Every entry below should be copied exactly, minus the pictures.

—————

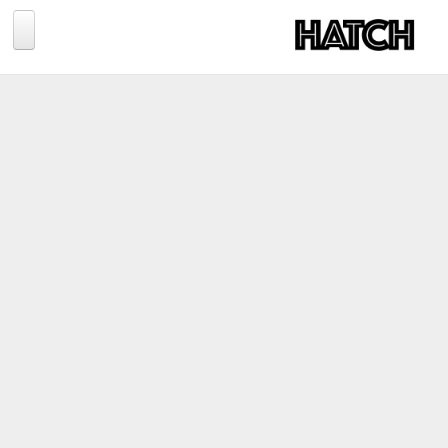
Jump to navigation
BLOG
PHOTOGRAPHY
TRAVEL
CONSERVATION
REVIEWS
TIPS
NEWS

—————

■ RESPONSE AREA
Jump to navigation
BLOG
PHOTOGRAPHY
TRAVEL
CONSERVATION
REVIEWS
TIPS
NEWS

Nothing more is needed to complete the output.